The problem:
Upon reaching the line containing "Vous pouvez vous désabonner à tout moment.", output that line and all remaining lines exactly, through the end of the entries, and output nothing before it.

***** Exercise data

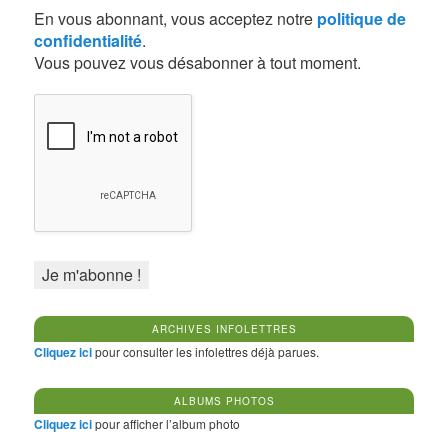
En vous abonnant, vous acceptez notre
politique de
confidentialité
.
Vous pouvez vous désabonner à tout moment.
ARCHIVES INFOLETTRES
Cliquez ici
pour consulter les infolettres déjà parues.
ALBUMS PHOTOS
Cliquez ici
pour afficher l’album photo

**********

Output of the task:
Vous pouvez vous désabonner à tout moment.
ARCHIVES INFOLETTRES
Cliquez ici
pour consulter les infolettres déjà parues.
ALBUMS PHOTOS
Cliquez ici
pour afficher l’album photo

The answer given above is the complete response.